My Thoughts 17/03/2022

Last weekend there was a St. Patricks celebration in London which seems largely to consist of people wearing green, drinking Guinness, listening to Irish folk music, watching Irish dancing and following an enormous model of St. Patrick walking through the crowd. It was a great opportunity to celebrate Irish culture and identity. As someone said,

“There are two kinds of people in the world. Those who are Irish and those who wish they were Irish.”

So who was St. Patrick? We know that he was British by birth, the son of a decurio (town councillor) who was a deacon, while his grandfather was a priest. The place of his birth was somewhere in the west between the mouth of the Severn and the Clyde, called Bannavem Taburniae. As a youngster he was captured by Irish pirates and became a slave for six years. He managed to eventually get back to his family and after formation he was ordained priest.

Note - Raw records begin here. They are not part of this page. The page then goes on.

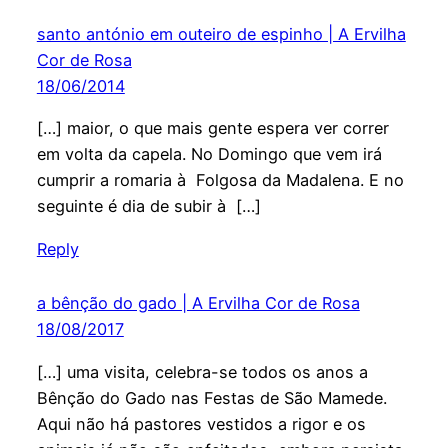
santo antónio em outeiro de espinho | A Ervilha
Cor de Rosa
18/06/2014
[…] maior, o que mais gente espera ver correr
em volta da capela. No Domingo que vem irá
cumprir a romaria à Folgosa da Madalena. E no
seguinte é dia de subir à […]
Reply
a bênção do gado | A Ervilha Cor de Rosa
18/08/2017
[…] uma visita, celebra-se todos os anos a
Bênção do Gado nas Festas de São Mamede.
Aqui não há pastores vestidos a rigor e os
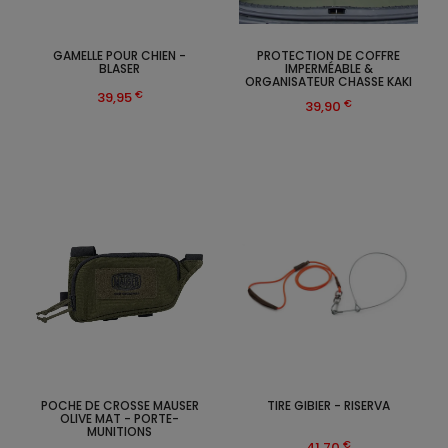
GAMELLE POUR CHIEN -
PROTECTION DE COFFRE
BLASER
IMPERMÉABLE &
ORGANISATEUR CHASSE KAKI
€
39,95
€
39,90
POCHE DE CROSSE MAUSER
TIRE GIBIER - RISERVA
OLIVE MAT - PORTE-
MUNITIONS
€
41,70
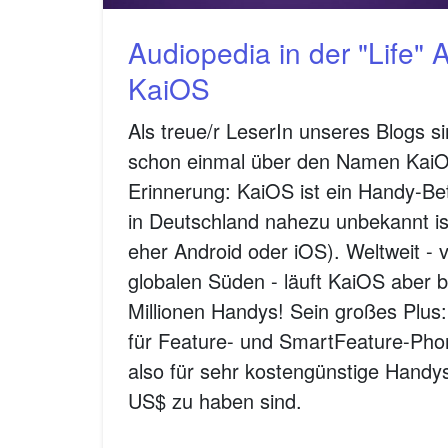
Audiopedia in der "Life" 
KaiOS
Als treue/r LeserIn unseres Blogs si
schon einmal über den Namen KaiOS
Erinnerung: KaiOS ist ein Handy-Be
in Deutschland nahezu unbekannt is
eher Android oder iOS). Weltweit - 
globalen Süden - läuft KaiOS aber b
Millionen Handys! Sein großes Plus:
für Feature- und SmartFeature-Phon
also für sehr kostengünstige Handy
US$ zu haben sind.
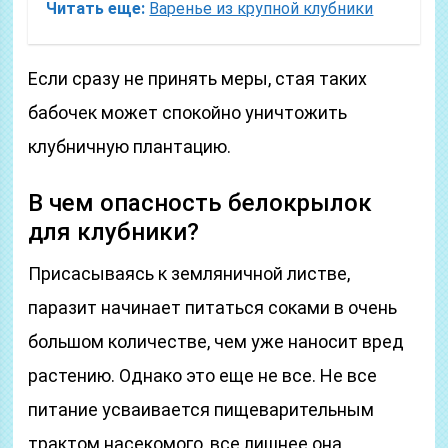
Читать еще:
Варенье из крупной клубники
Если сразу не принять меры, стая таких
бабочек может спокойно уничтожить
клубничную плантацию.
В чем опасность белокрылок
для клубники?
Присасываясь к земляничной листве,
паразит начинает питаться соками в очень
большом количестве, чем уже наносит вред
растению. Однако это еще не все. Не все
питание усваивается пищеварительным
трактом насекомого, все лишнее она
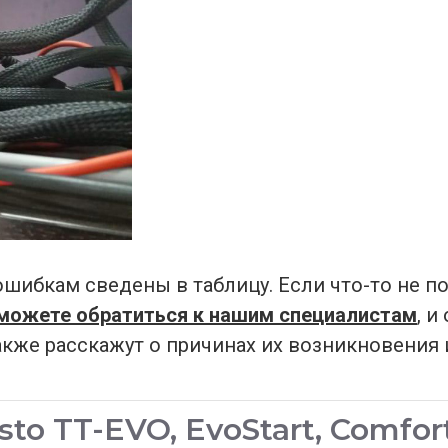
ибкам сведены в таблицу. Если что-то не по
 можете обратиться к нашим специалистам
, и
кже расскажут о причинах их возникновения 
o TT-EVO, EvoStart, Comfort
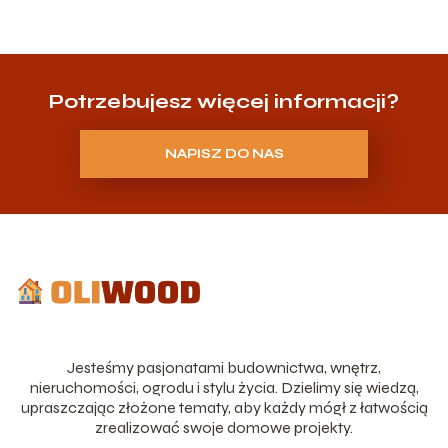
Potrzebujesz więcej informacji?
NAPISZ DO NAS
Jesteśmy pasjonatami budownictwa, wnętrz,
nieruchomości, ogrodu i stylu życia. Dzielimy się wiedzą,
upraszczając złożone tematy, aby każdy mógł z łatwością
zrealizować swoje domowe projekty.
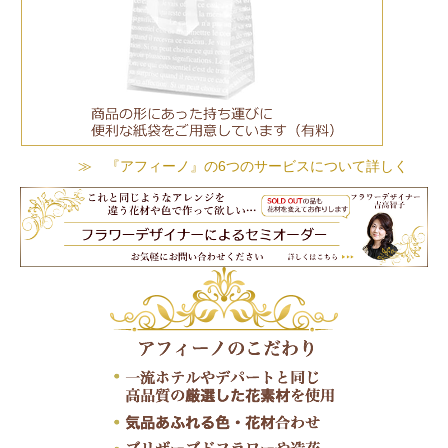
≫ 『アフィーノ』の6つのサービスについて詳しく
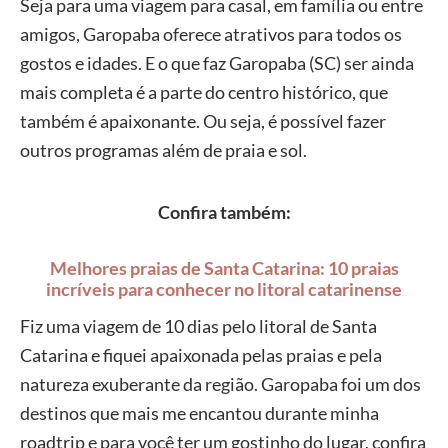
Seja para uma viagem para casal, em família ou entre
amigos, Garopaba oferece atrativos para todos os
gostos e idades. E o que faz Garopaba (SC) ser ainda
mais completa é a parte do centro histórico, que
também é apaixonante. Ou seja, é possível fazer
outros programas além de praia e sol.
Confira também:
Melhores praias de Santa Catarina: 10 praias
incríveis para conhecer no litoral catarinense
Fiz uma viagem de 10 dias pelo litoral de Santa
Catarina e fiquei apaixonada pelas praias e pela
natureza exuberante da região. Garopaba foi um dos
destinos que mais me encantou durante minha
roadtrip e para você ter um gostinho do lugar, confira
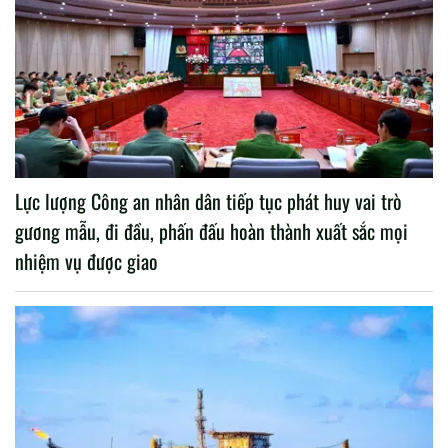
Lực lượng Công an nhân dân tiếp tục phát huy vai trò
gương mẫu, đi đầu, phấn đấu hoàn thành xuất sắc mọi
nhiệm vụ được giao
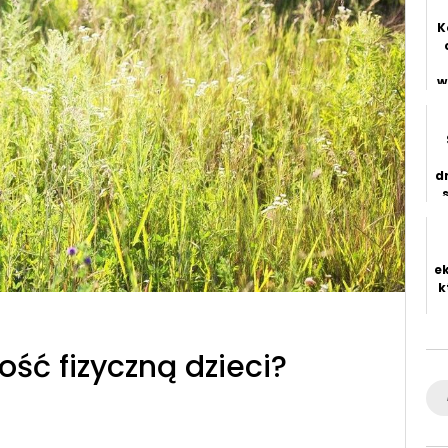
K
w
h
d
e
k
ść fizyczną dzieci?
Se
for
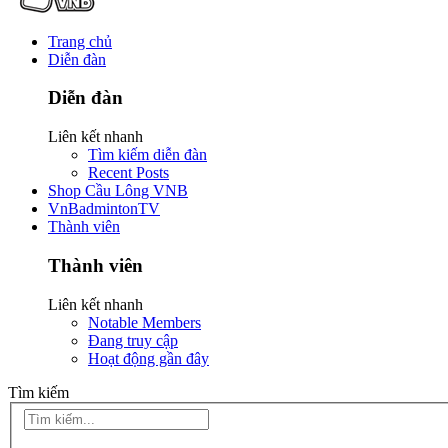
Trang chủ
Diễn đàn
Diễn đàn
Liên kết nhanh
Tìm kiếm diễn đàn
Recent Posts
Shop Cầu Lông VNB
VnBadmintonTV
Thành viên
Thành viên
Liên kết nhanh
Notable Members
Đang truy cập
Hoạt động gần đây
Tìm kiếm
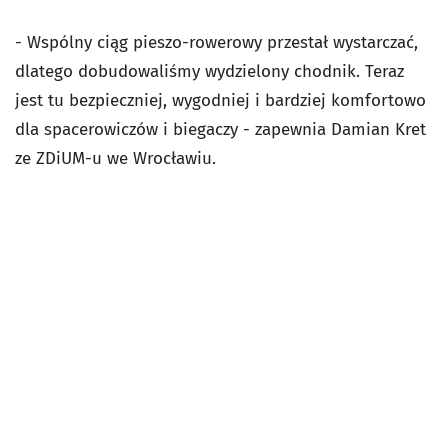
- Wspólny ciąg pieszo-rowerowy przestał wystarczać,
dlatego dobudowaliśmy wydzielony chodnik. Teraz
jest tu bezpieczniej, wygodniej i bardziej komfortowo
dla spacerowiczów i biegaczy - zapewnia Damian Kret
ze ZDiUM-u we Wrocławiu.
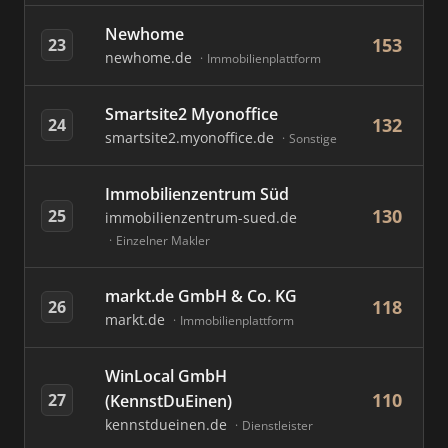
Newhome
153
23
newhome.de
Immobilienplattform
Smartsite2 Myonoffice
132
24
smartsite2.myonoffice.de
Sonstige
Immobilienzentrum Süd
130
25
immobilienzentrum-sued.de
Einzelner Makler
markt.de GmbH & Co. KG
118
26
markt.de
Immobilienplattform
WinLocal GmbH
110
27
(KennstDuEinen)
kennstdueinen.de
Dienstleister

He felt a great call to return to Ireland. Although not specially learned, Patrick had sincere simplicity and deep pastoral care. He was concerned with abolishing paganism, idolatry, and sun-worship; he made no distinction of classes in his preaching and was himself ready for imprisonment or death in the following of Christ.

In the opening prayer at Mass today we say:

O God, who chose the Bishop Saint Patrick
to preach your glory to the peoples of Ireland,
grant, through his merits and intercession,
that those who glory in the name of Christian
may never cease to proclaim your wondrous deeds to all.

I pray that, like St. Patrick, we have the confidence to continue to share the Gospel with all. We don’t have to be learned or clever, just trusting that it is God who calls us to be light in the darkness.